Assam Minister of State for Border Areas, Siddique Ahmed, informed this in the House in a written reply to a question on the issue.
He also informed that over 80,000 hectares of Assam territory was under illegal possession of five neighboring states of Nagaland, Arunachal Pradesh, Mizoram, Meghalaya and Tripura.
The encroached lands are in 14 districts of Assam — Tinsukia, Sivasagar, Jorhat, Golaghat, Kamrup Metropolitan, Kamrup, Goalpara, Sonitpur, Lakhimpur, Dhemaji, Karbi Anglong, Cachar, Hailakandi and Karimganj.
Over 59,000 hectares have been encroached by Nagaland followed by 15,000 hectares by Arunachal Pradesh and the rest by the three other states, Ahmed said.
The minister added that Assam had already approached the Supreme Court to get back its land occupied by Nagaland and Arunachal Pradesh. He said efforts were on by Revenue and Forest departments to evict the encroachers.
The minister also tried to put to rest the controversy over the Chief Minister’s official residence at Koinadhara hillock in Guwahati by saying that it was well within the territory of Assam.

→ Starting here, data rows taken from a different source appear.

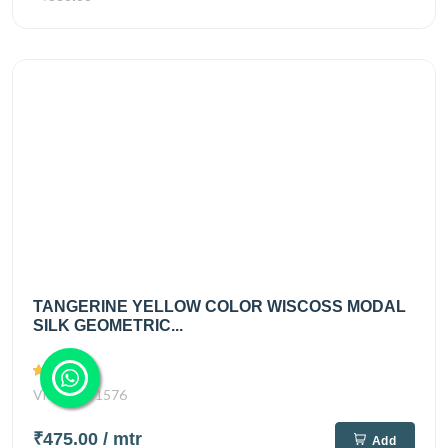
TANGERINE YELLOW COLOR WISCOSS MODAL
SILK GEOMETRIC...
Views
1576
₹475.00
/ mtr
Add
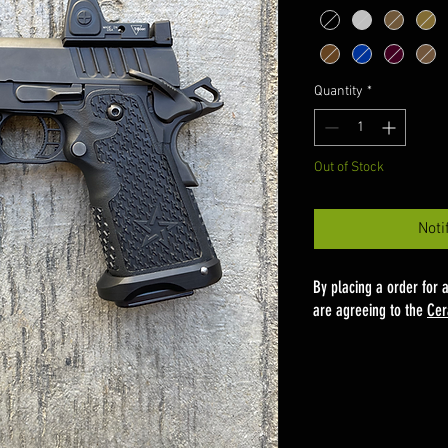
Quantity
*
Out of Stock
Noti
By placing a order for 
are agreeing to the
Cer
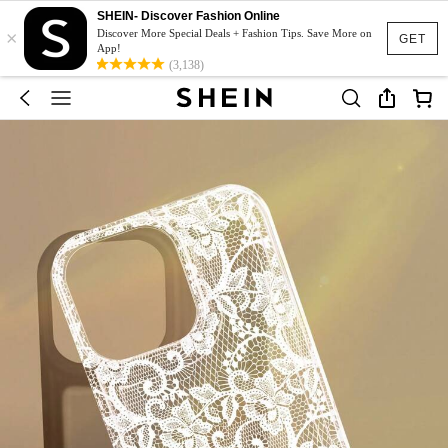
SHEIN- Discover Fashion Online
×
Discover More Special Deals + Fashion Tips. Save More on
GET
App!
(3,138)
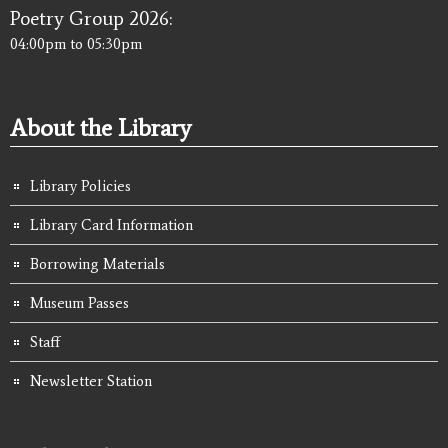
Poetry Group 2026:
04:00pm
to
05:30pm
About the Library
Library Policies
Library Card Information
Borrowing Materials
Museum Passes
Staff
Newsletter Station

The Chief Minister’s residence had hogged headlines recently after Meghalaya legislator Paul Lyngdoh claimed in the Meghalaya Assembly that it falls within a disputed area and the land belonged to Meghalaya. The legislator had also demanded that Assam Chief Minister Tarun Gogoi should be asked to either vacate his official residence or pay house rent for it to the Meghalaya government.